Once again Barbara J. Taylor has NAILED IT with her historical fiction. A few years ago I reviewed her first book Sing in the Morning, Cry At Night, which I really enjoyed reading. She has now released a sequel called All Waiting is Long, which is just as good, if not better.It continues with the story of Violet, a woman who lost her older sister when she was just a child. But now Violet has a much younger sister Lily, who apart from being quite spoiled, has also gotten herself into a bit of a pickle, becoming pregnant out of wedlock at a very young age. Keep in mind this story takes place in the 1930s, so teenage pregnancy is not so much a pickle but a full-blown disaster. So, Violet and Lily ‘go away’ for a few months while Lily has the kid, and despite her practical nature, Violet decides to adopt the child as her own and pretend it was her who had the baby, even though she is also unwed. Martyr much?

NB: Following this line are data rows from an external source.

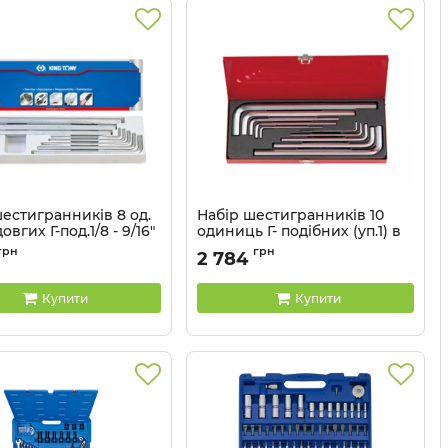
естигранників 8 од.
Набір шестигранників 10
овгих Г-под.1/8 - 9/16"
одиниць Г- подібних (уп.1) в
коробка з пластику
металевому кейсі KING TONY
грн
грн
2 784
20208SR01
Артикул:
20210MR
Купити
Купити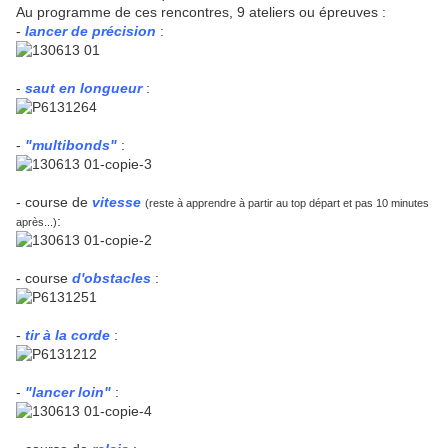
Au programme de ces rencontres, 9 ateliers ou épreuves :
-
lancer de précision
:
-
saut en longueur
:
-
"multibonds"
:
- course de
vitesse
(reste à apprendre à partir au top départ et pas 10 minutes
:
après...)
- course
d'obstacles
:
-
tir à la corde
:
-
"lancer loin"
: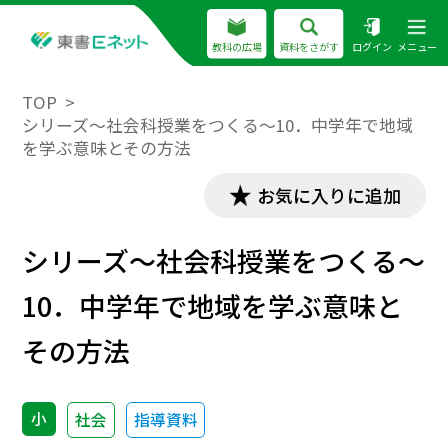
教科の広場
資料をさがす
ログイン
メニュー
TOP
シリーズ～社会科授業をつくる～10．中学年で地域
を学ぶ意味とその方法
お気に入りに追加
シリーズ～社会科授業をつくる～
10．中学年で地域を学ぶ意味と
その方法
小
社会
指導資料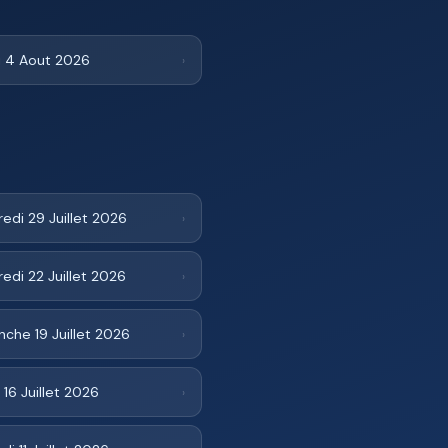
i 4 Aout 2026
›
edi 29 Juillet 2026
›
edi 22 Juillet 2026
›
che 19 Juillet 2026
›
 16 Juillet 2026
›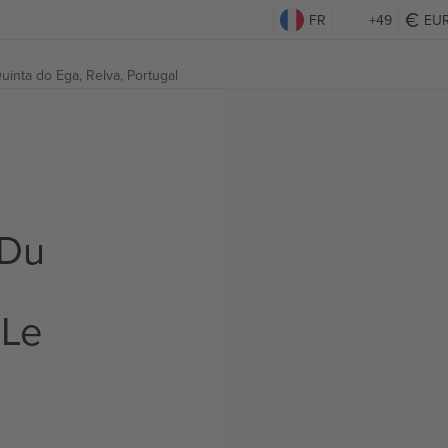
FR
+49
EU
uinta do Ega,
Relva, Portugal
 Du
 Le
s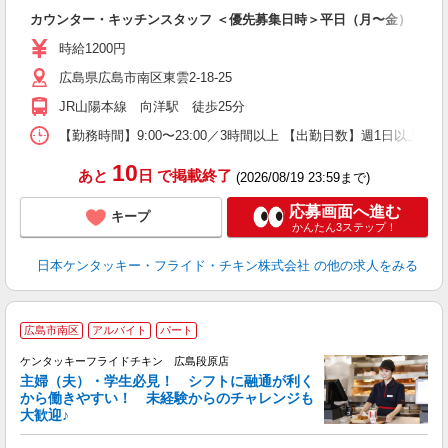
見
カウンター・キッチンスタッフ ＜優先募集日時＞平日（月〜金） 11:00〜
未
～
時給1200円
1
広島県広島市南区東雲2-18-25
業
ま
JR山陽本線 向洋駅 徒歩25分
【勤務時間】9:00〜23:00／3時間以上 【出勤日数】週1日以
10
あと
日
で掲載終了
(2026/08/19 23:59まで)
応募画面へ進む
キープ
かんたん3ステップ！
日本ケンタッキー・フライド・チキン株式会社
の他の求人をみる
広島市南区
アルバイト
パート
ケンタッキーフライドチキン 広島段原店
主婦（夫）・学生必見！ シフトに融通が利く
から働きやすい！ 未経験からのチャレンジも
大歓迎♪
見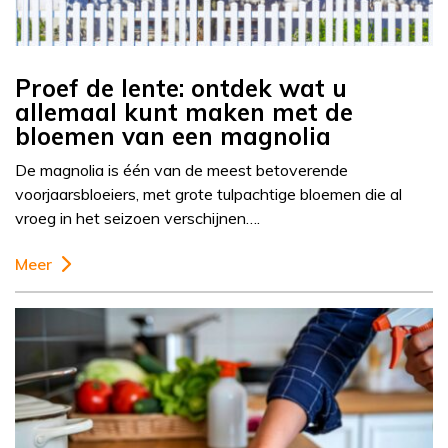
Proef de lente: ontdek wat u
allemaal kunt maken met de
bloemen van een magnolia
De magnolia is één van de meest betoverende
voorjaarsbloeiers, met grote tulpachtige bloemen die al
vroeg in het seizoen verschijnen….
Meer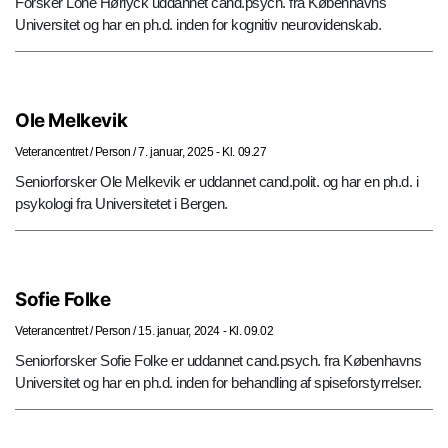
Forsker Lone Hørlyck uddannet cand.psych. fra Københavns
Universitet og har en ph.d. inden for kognitiv neurovidenskab.
Ole Melkevik
Veterancentret
/
Person
/
7. januar, 2025 - Kl. 09.27
Seniorforsker Ole Melkevik er uddannet cand.polit. og har en ph.d. i
psykologi fra Universitetet i Bergen.
Sofie Folke
Veterancentret
/
Person
/
15. januar, 2024 - Kl. 09.02
Seniorforsker Sofie Folke er uddannet cand.psych. fra Københavns
Universitet og har en ph.d. inden for behandling af spiseforstyrrelser.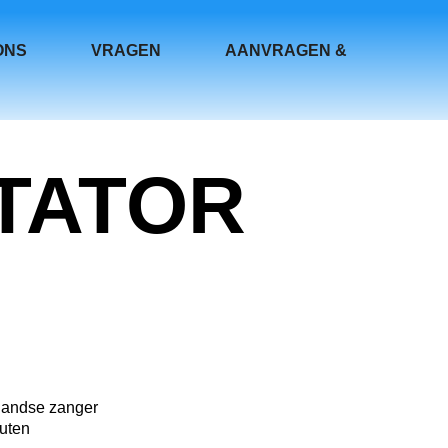
ONS
VRAGEN
AANVRAGEN &
TATOR
landse zanger
uten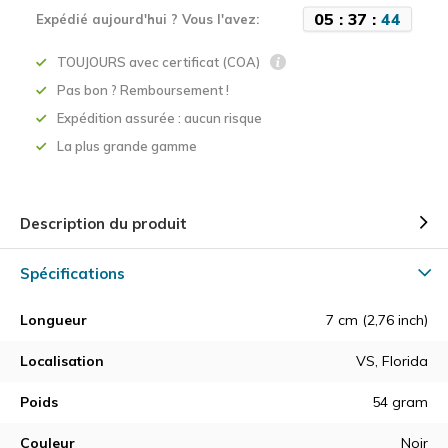
0
5
:
3
7
:
4
4
Expédié aujourd'hui ? Vous l'avez:
TOUJOURS avec certificat (COA)
Pas bon ? Remboursement !
Expédition assurée : aucun risque
La plus grande gamme
Description du produit
Spécifications
Longueur
7 cm (2,76 inch)
Localisation
VS, Florida
Poids
54 gram
Couleur
Noir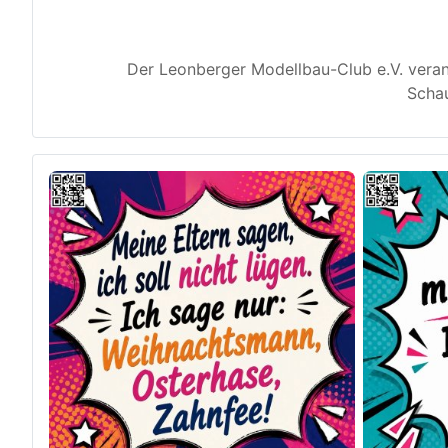
Der Leonberger Modellbau-Club e.V. veran
Schau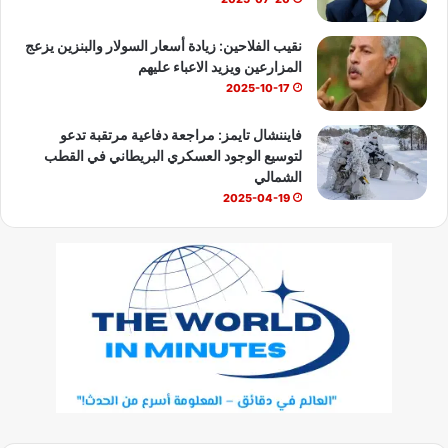
نقيب الفلاحين: زيادة أسعار السولار والبنزين يزعج
المزارعين ويزيد الاعباء عليهم
2025-10-17
فايننشال تايمز: مراجعة دفاعية مرتقبة تدعو
لتوسيع الوجود العسكري البريطاني في القطب
الشمالي
2025-04-19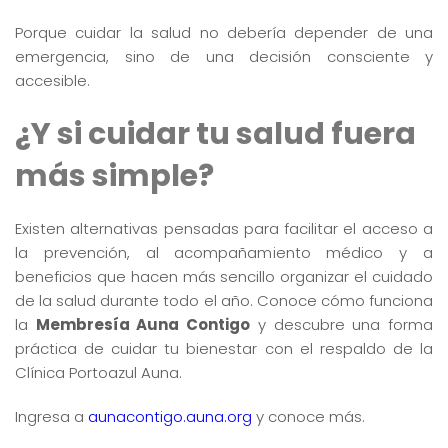
Porque cuidar la salud no debería depender de una
emergencia, sino de una decisión consciente y
accesible.
¿Y si cuidar tu salud fuera
más simple?
Existen alternativas pensadas para facilitar el acceso a
la prevención, al acompañamiento médico y a
beneficios que hacen más sencillo organizar el cuidado
de la salud durante todo el año. Conoce cómo funciona
la
Membresía Auna Contigo
y descubre una forma
práctica de cuidar tu bienestar con el respaldo de la
Clínica Portoazul Auna.
Ingresa a
aunacontigo.auna.org
y conoce más.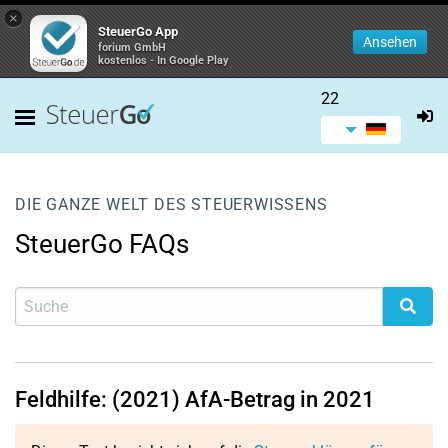
×
SteuerGo App
Ansehen
forium GmbH
kostenlos - In Google Play
22
DIE GANZE WELT DES STEUERWISSENS
SteuerGo FAQs
Feldhilfe: (2021) AfA-Betrag in 2021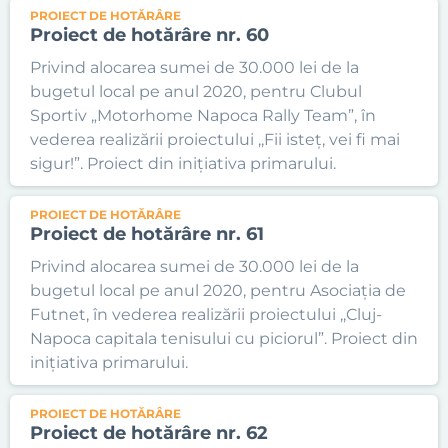
PROIECT DE HOTĂRÂRE
Proiect de hotărâre nr. 60
Privind alocarea sumei de 30.000 lei de la
bugetul local pe anul 2020, pentru Clubul
Sportiv „Motorhome Napoca Rally Team”, în
vederea realizării proiectului ,,Fii isteț, vei fi mai
sigur!”. Proiect din inițiativa primarului.
PROIECT DE HOTĂRÂRE
Proiect de hotărâre nr. 61
Privind alocarea sumei de 30.000 lei de la
bugetul local pe anul 2020, pentru Asociația de
Futnet, în vederea realizării proiectului ,,Cluj-
Napoca capitala tenisului cu piciorul”. Proiect din
inițiativa primarului.
PROIECT DE HOTĂRÂRE
Proiect de hotărâre nr. 62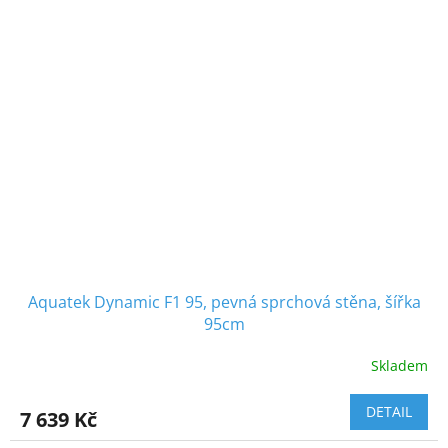
Aquatek Dynamic F1 95, pevná sprchová stěna, šířka
95cm
Skladem
DETAIL
7 639 Kč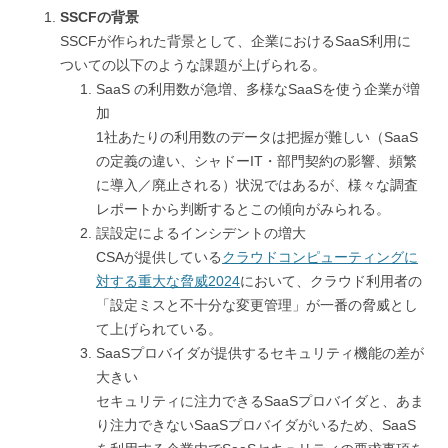
SSCFの背景
SSCFが作られた背景として、企業におけるSaaS利用に
ついての以下のような課題が上げられる。
SaaS の利用数が急増、多様なSaaSを使う企業が増
加
1社あたりの利用数のデータは把握が難しい（SaaS
の定義の違い、シャドーIT・部門契約の影響、頻繁
に導入／廃止される）状況ではあるが、様々な調査
レポートから判断するとこの傾向がみられる。
誤設定によるインシデントの増大
CSAが提供している
クラウドコンピューティングに
対する重大な脅威2024
において、クラウド利用者の
「設定ミスと不十分な変更管理」が一番の脅威とし
て上げられている。
SaaSプロバイダが提供するセキュリティ機能の差が
大きい
セキュリティに注力できるSaaSプロバイダと、あま
り注力できないSaaSプロバイダがいるため、SaaS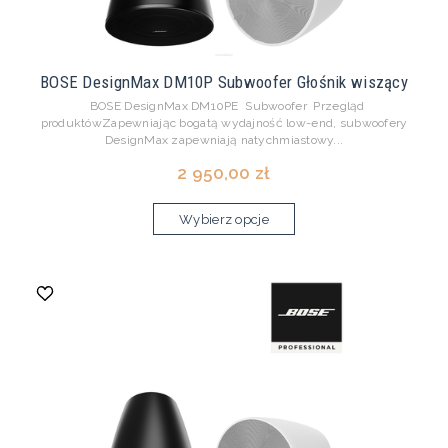
BOSE DesignMax DM10P Subwoofer Głośnik wiszący
BOSE DesignMax DM10PE Subwoofer Przegląd
produktówZapewniając bogatą wydajność low-end, subwoofery
DesignMax zapewniają natychmiastowy...
2 950,00 zł
Wybierz opcje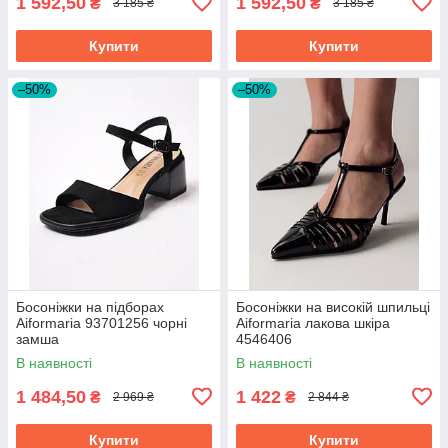
1 592,50
1 592,50
₴
₴
3 185 ₴
3 185 ₴
Купити
Купити
–50%
–50%
Босоніжки на підборах
Босоніжки на високій шпильці
Aiformaria 93701256 чорні
Aiformaria лакова шкіра
замша
4546406
В наявності
В наявності
1 484,50
1 422
₴
₴
2 969 ₴
2 844 ₴
Купити
Купити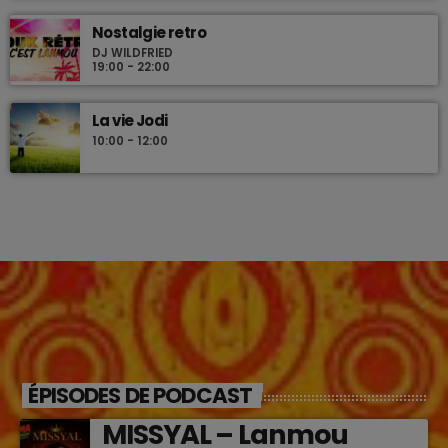
Nostalgie retro
DJ WILDFRIED
19:00 - 22:00
La vie Jodi
10:00 - 12:00
ÉPISODES DE PODCAST
MISSYAL – Lanmou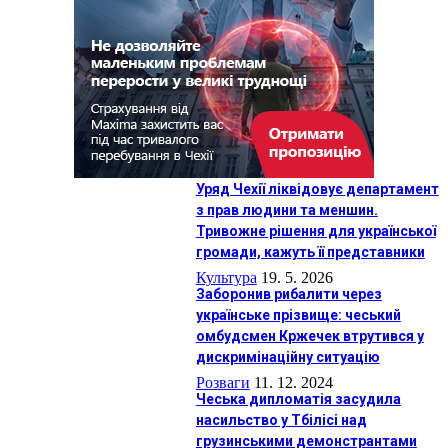
Уряд Чехії ліквідовує департамент
з прав людини та меншин.
Тривожне рішення для української
громади, кажуть її представники
Культура
19. 5. 2026
Заборонив рибалити через
українське прізвище: чеський
омбудсмен Кржечек втрутився у
дискримінаційну ситуацію
Розваги
11. 12. 2024
Чеська дипломатія засудила
насильство у Тбілісі над
грузинськими демонстрантами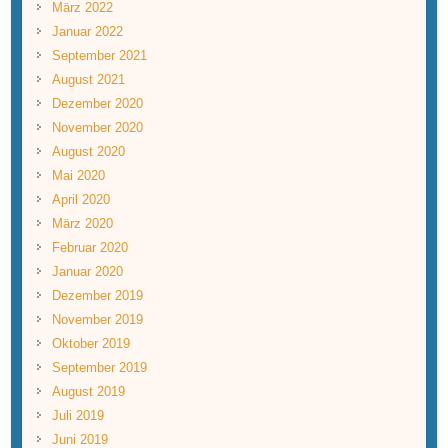
März 2022
Januar 2022
September 2021
August 2021
Dezember 2020
November 2020
August 2020
Mai 2020
April 2020
März 2020
Februar 2020
Januar 2020
Dezember 2019
November 2019
Oktober 2019
September 2019
August 2019
Juli 2019
Juni 2019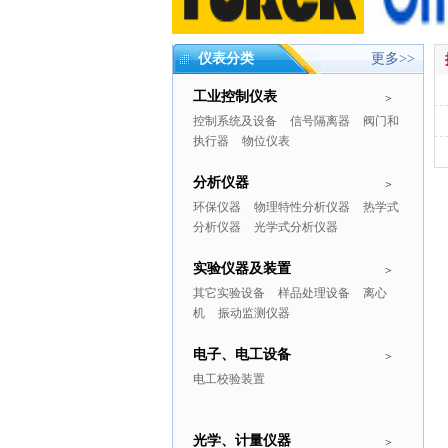
仪表分类
更多>>
工业控制仪表
>
控制系统及设备
信号隔离器
阀门和
执行器
物位仪表
分析仪器
>
环保仪器
物理特性分析仪器
热学式
分析仪器
光学式分析仪器
实验仪器及装置
>
其它实验设备
样品处理设备
离心
机
振动监测仪器
电子、电工设备
>
电工校验装置
光学、计量仪器
>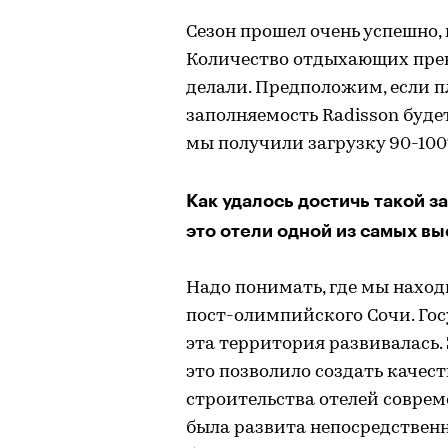
Сезон прошел очень успешно,
Количество отдыхающих прев
делали. Предположим, если пл
заполняемость Radisson будет
мы получили загрузку 90-100
Как удалось достичь такой з
это отели одной из самых в
Надо понимать, где мы наход
пост-олимпийского Сочи. Гос
эта территория развивалась. 
это позволило создать качес
строительства отелей соврем
была развита непосредственн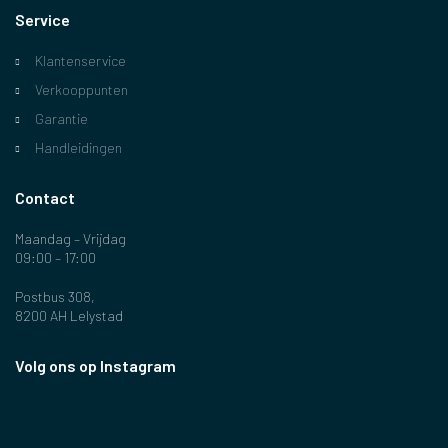
Service
Klantenservice
Verkooppunten
Garantie
Handleidingen
Contact
Maandag – Vrijdag
09:00 – 17:00
Postbus 308,
8200 AH Lelystad
Volg ons op Instagram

So instead of Lily being vilified upon their return home, Violet is instead. In fact, Violet’s love of her life Stanley is so hurt by her apparent affair that he completely cuts her off, and she is also excommunicated by her church, which she cared so deeply about. But, Violet is a steadfast and dependable woman, so she eventually marries the nicest person in the book, Tommy, who has been in love with her his entire life and gladly accepts her child into their marriage (which back then, would have been a big deal!). There are somewhat unbelievable plot twists after that involving small-time crime, but it keeps the book moving, illuminating certain aspects of each character in a pleasing and satisfactory way.Β 

Another thing that Taylor excels at is her seamless weaving of historical events into her narratives. It’s like learning things in school but actually enjoying yourself, or simply being tricked into learning; I love this about her books. One of the issues she touches upon in this book is the eugenics movement that evolved around that time, terrible stuff that was, reading historical fiction always reminds me of how lucky I am to be alive now.

This book came out in 2016, so it’s one of the older books I’ve reviewed lately, but it’s been on my shelf for awhile now. Unfortunately, it has a hideous cover (sorry but it’s true) which is probably why I avoided picking it up until now. But I shouldn’t have waited so long because Taylor’s work is wonderful, and so worth picking up.